We obtain a complete representation vector for as given word \( w_{i} \) by concatenating the forward hidden state hit and backward hidden state \( h_{i} \). In this way, \( h_{i} \) can summarizes the information of the whole Wi-Fi sentence centered around \( w_{i} \).

$$ h_{i} = \left[ {\overrightarrow {{h_{i} }} , \overleftarrow {{h_{i} }} } \right] $$
(4)

3.2 Wi-Fi Attention

Not all Wi-Fi words have equivalent effect on the representation of the Wi-Fi sentence. Therefore, we introduce attention mechanisms to extract Wi-Fi words which are important to the representation of the Wi-Fi sentence, and summarize the representation of those Wi-Fi words according to its significance to form a Wi-Fi sentence vector.

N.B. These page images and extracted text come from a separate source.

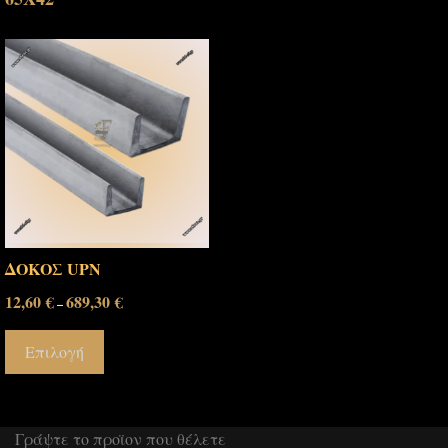
ΔΟΚΟΣ UPN
12,60
€
689,30
€
–
Επιλογή
Γράψτε το προϊον που θέλετε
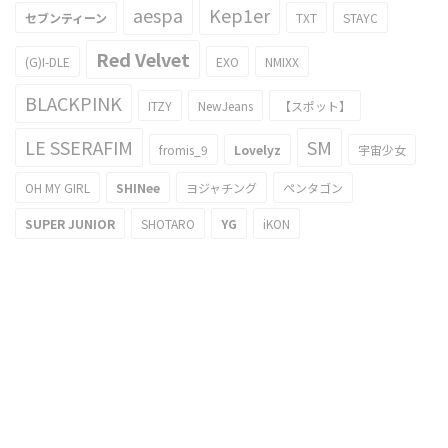
aespa
Kep1er
セブンティーン
TXT
STAYC
Red Velvet
(G)I-DLE
EXO
NMIXX
BLACKPINK
ITZY
NewJeans
【スポット】
LE SSERAFIM
SM
fromis_9
Lovelyz
宇宙少女
OH MY GIRL
SHINee
ヨジャチング
ペンタゴン
SUPER JUNIOR
SHOTARO
YG
iKON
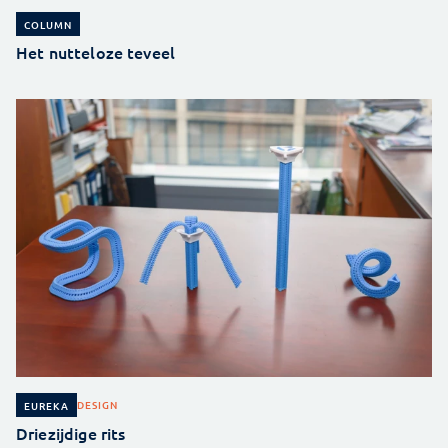
COLUMN
Het nutteloze teveel
DESIGN
EUREKA
Driezijdige rits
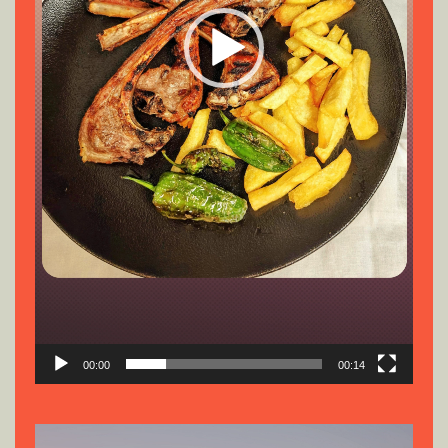
00:00
00:14
Reproductor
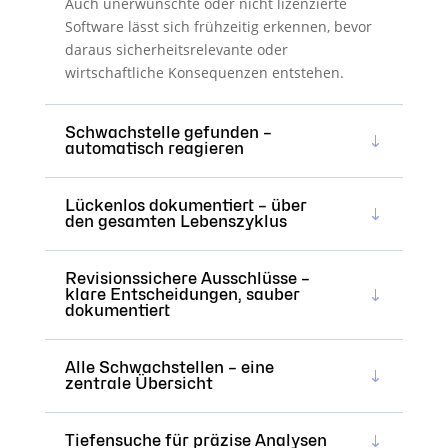
Auch unerwünschte oder nicht lizenzierte
Software lässt sich frühzeitig erkennen, bevor
daraus sicherheits­relevante oder
wirtschaftliche Konsequenzen entstehen.
Schwachstelle gefunden –
automatisch reagieren
Lückenlos dokumentiert – über
den gesamten Lebenszyklus
Revisionssichere Ausschlüsse –
klare Entscheidungen, sauber
dokumentiert
Alle Schwachstellen – eine
zentrale Übersicht
Tiefensuche für präzise Analysen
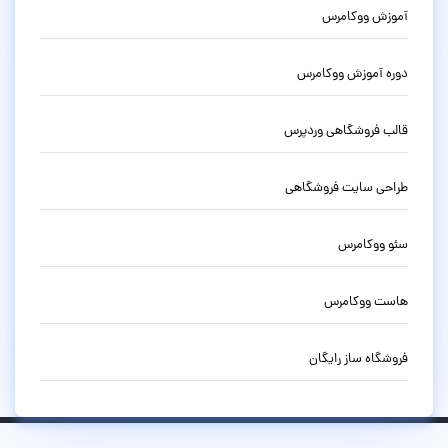
آموزش ووکامرس
دوره آموزش ووکامرس
قالب فروشگاهی وردپرس
طراحی سایت فروشگاهی
سئو ووکامرس
هاست ووکامرس
فروشگاه ساز رایگان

$$ u_{i} = { \tanh }\left( {W_{w} h_{i} + b_{w} } \right) $$
(5)
$$ \alpha_{i} = \frac{{{ \exp }\left( {u_{i}^{T} u_{w} } \right)}}{{\mathop \sum \nolimits_{i} { \exp }\left( {u_{i}^{T} u_{w} } \right)}} $$
(6)
$$ {\text{s}} = \mathop \sum \nolimits_{i} \alpha_{i} h_{i} $$
(7)

At first, we use a single-layer MLP to get the \( u_{i} \) as a hidden representation of \( h_{i} \). Then, we calculate the importance of this Wi-Fi words as the similarity between \( u_{i} \) and \( u_{w} \) which is a context vector and get a normalized weight vector \( \alpha_{i} \) through a softmax function. Finally, we calculate the Wi-Fi sentence representation vector \( {\text{s}} \) as a weighted sum of Wi-Fi words. The context vector \( u_{w} \) is the high-level representation of the Wi-Fi sentence, which is randomly initialized and learned together during training process.

3.3 Wi-Fi Classification

The Wi-Fi sentence representation vector \( {\text{s}} \) is a high-level representation of this Wi-Fi sequence and can be used as features for the Wi-Fi classification:

$$ {\text{p}} = {\text{softmax}}\left( {W_{s} {\text{s }} + b_{s} } \right) $$
(8)

Then, we choose then max p as the classification result of this Wi-Fi sequence.

4 Experiments

4.1 Dataset

We evaluate the effectiveness of our Wi-Fi Attention Network model on the public dataset of BDCI 2017 Task 1, to accurately locate the user’s store in the mall [10]. This dataset has 1.1 million training sample and 48.4 thousand test sample, the target of this competition is to locate the user’s current store accurately. The dataset including three kind of information. The first information is the user information, including user id and its historical consumption record. The second information is the shop information, such as average consumption price of this shop. The last information is the consumption information, including Wi-Fi sequence information, longitude and latitude information. In order to evaluate the effectiveness of our Wi-Fi Attention Network model, we only use the Wi-Fi sequence information. This Wi-Fi sequence information is Wi-Fi list consist of several AP information, for each AP, it has three items: id, signal and flag. Among them, id is the unique identifier of APs, it can distinguish between different APs. Signal is the RSS of APs, which vary from −104 to 0, 0 represent the max value of AP’s RSS. Flag indicates whether this AP is connected by the device. We use 80% of the dataset for training, 10% for validation and the remaining 10% for test.

4.2 Preprocessing

We split Wi-Fi sequence into Wi-Fi words as shown in Fig. 3. The original Wi-Fi sequence has ten AP information, each AP information has three parts: id, signal and flag. In order to achieve good effect, we sort each AP information in descending order according to the RSS value. Then we can get the preprocessed Wi-Fi sequence.

Fig. 3.
figure 3

The preprocessing of Wi-Fi sequence

4.3 Evaluation

We train our Wi-Fi Attention Network on the preprocessed dataset and compare it with other models. The hyper parameters as shown in Table 1, which are tuned on the validation dataset. In our model, we set the LSTM dimension to be 100, in this situation, the bidirectional LSTM produce a 200 dimensions vector. And we set the Wi-Fi word embedding dimension to be 100. For training, we use RMSProp optimizer, batch size of 128, training epochs of 20 and learning rate of 0.001.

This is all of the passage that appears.